Legend – Chapter 16
America looked up at the white-cloaked figure, surrounded by swirling gold-touched clouds, with hair of gold and eyes of sapphire, that held a glittering sword in his hand, shimmering bright against the night sky. He makes a lovely picture of a hero, America thought. It’s a danged shame that beauty exterior does not guarantee beauty interior. Though if it did, I suppose ugliness would guarantee evil, and that wouldn’t be fair to anyone.
To one side of that figure was a ring of golden fire . . . a ring that surrounded a nearby building, a mosque, and was closing in on it.
Virginia was vaguely, vaguely aware she was dreaming . . . or watching. But mostly she felt . . . almost like she was America.
“That’s enough, Righteous,” America said mildly. “I’ve told you before, it’s one thing to talk about putting the sinners to the sword, it’s entirely another to try to put that into practice.”

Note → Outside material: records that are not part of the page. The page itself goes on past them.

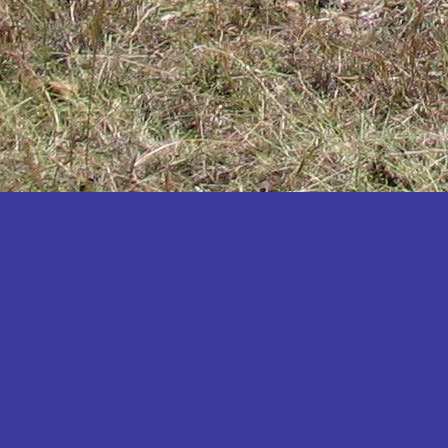
Katakwi
Katerere
Kayunga
Kibaale
Kibingo
Kiboga
Kibuku
Kiruhura
Kiryandongo
Kisoro
Kitgum
Koboko
Kole
Kotido
Kumi
Kween
Kyankwanzi
Kyegegwa
Kyenjojo
Lamwo
Lira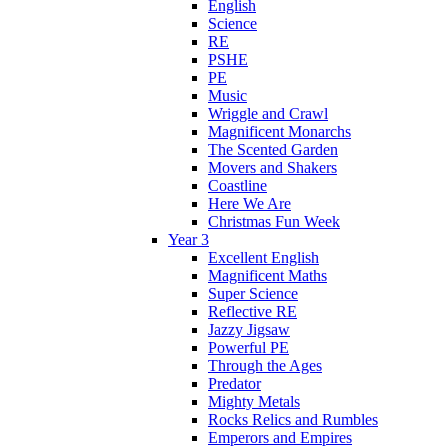
English
Science
RE
PSHE
PE
Music
Wriggle and Crawl
Magnificent Monarchs
The Scented Garden
Movers and Shakers
Coastline
Here We Are
Christmas Fun Week
Year 3
Excellent English
Magnificent Maths
Super Science
Reflective RE
Jazzy Jigsaw
Powerful PE
Through the Ages
Predator
Mighty Metals
Rocks Relics and Rumbles
Emperors and Empires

“If you truly were the representative of America,” Righteous responded, and his voice was as beautiful as his face, “you would be helping me. We were founded as a Christian nation –“
But that’s just wrong! Virginia thought. We weren’t. The founding fathers were very clear on that!
As she thought that, it seemed as though she was even more with America, and she opened her mouth, and America spoke. “I’m afraid that’s not even close to true, Righteous. Neither Christian nor Jewish nor Islamic nor any other religion upon the face of this world, not now, not ever.” She felt America’s sorrowful anger within her, and heard his thoughts . . . or were they her own? . . . echoed in his words. “You’re right fond of quoting the words of the Bible, and the Founding Fathers, when they suit your purpose, son, but ‘the Government of the United States of America is not, in any sense, founded on the Christian religion’; John Adams, second of our Presidents. ‘Congress shall make no law respecting an establishment of religion – our Constitution.'”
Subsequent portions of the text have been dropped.